### What is expected
Character for character, transcribe the entries below, minus the images.

### Provided records

Content starts

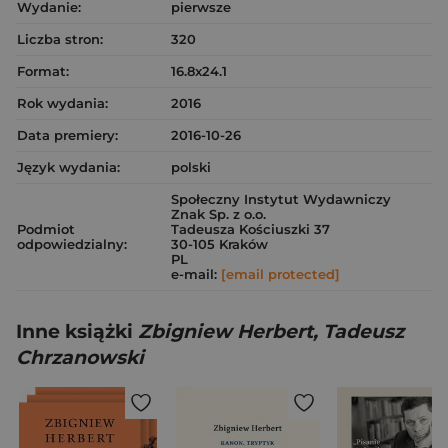
Wydanie:
pierwsze
Liczba stron:
320
Format:
16.8x24.1
Rok wydania:
2016
Data premiery:
2016-10-26
Język wydania:
polski
Społeczny Instytut Wydawniczy
Znak Sp. z o.o.
Podmiot
Tadeusza Kościuszki 37
odpowiedzialny:
30-105 Kraków
PL
e-mail:
[email protected]
Inne książki
Zbigniew Herbert, Tadeusz
Chrzanowski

Content ends

### Answer section
Wydanie:
pierwsze
Liczba stron:
320
Format:
16.8x24.1
Rok wydania:
2016
Data premiery:
2016-10-26
Język wydania:
polski
Społeczny Instytut Wydawniczy
Znak Sp. z o.o.
Podmiot
Tadeusza Kościuszki 37
odpowiedzialny:
30-105 Kraków
PL
e-mail:
[email protected]
Inne książki
Zbigniew Herbert, Tadeusz
Chrzanowski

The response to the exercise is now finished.